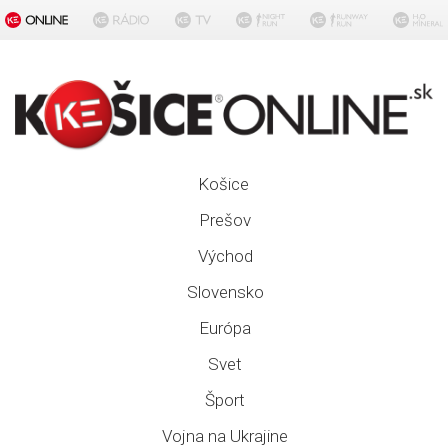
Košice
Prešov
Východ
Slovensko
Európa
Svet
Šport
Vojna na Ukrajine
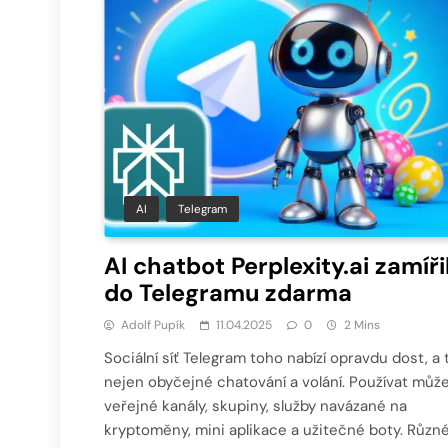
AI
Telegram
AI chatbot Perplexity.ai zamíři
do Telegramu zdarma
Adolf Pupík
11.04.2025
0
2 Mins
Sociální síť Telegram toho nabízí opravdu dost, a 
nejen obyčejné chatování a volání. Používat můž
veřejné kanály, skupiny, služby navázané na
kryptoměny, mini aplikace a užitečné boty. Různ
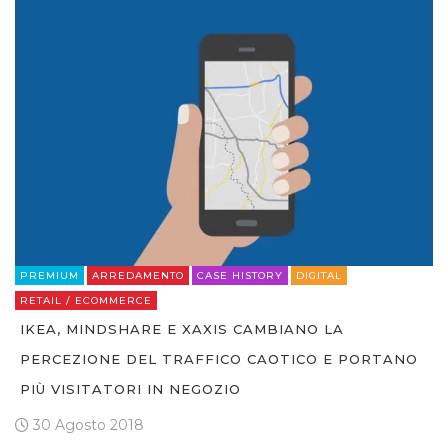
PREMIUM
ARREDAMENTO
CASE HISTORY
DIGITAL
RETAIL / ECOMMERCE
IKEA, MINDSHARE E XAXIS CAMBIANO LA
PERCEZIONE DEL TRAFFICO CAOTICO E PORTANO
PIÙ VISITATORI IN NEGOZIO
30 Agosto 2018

WHAT THE TASK REQUIRES: The records above are to be duplicated exactly, pictures left out.

EXERCISE ANSWER:
Košice
Prešov
Východ
Slovensko
Európa
Svet
Šport
Vojna na Ukrajine
AI
Telegram
AI chatbot Perplexity.ai zamíři
do Telegramu zdarma
Adolf Pupík
11.04.2025
0
2 Mins
Sociální síť Telegram toho nabízí opravdu dost, a 
nejen obyčejné chatování a volání. Používat můž
veřejné kanály, skupiny, služby navázané na
kryptoměny, mini aplikace a užitečné boty. Různ
PREMIUM
ARREDAMENTO
CASE HISTORY
DIGITAL
RETAIL / ECOMMERCE
IKEA, MINDSHARE E XAXIS CAMBIANO LA
PERCEZIONE DEL TRAFFICO CAOTICO E PORTANO
PIÙ VISITATORI IN NEGOZIO
30 Agosto 2018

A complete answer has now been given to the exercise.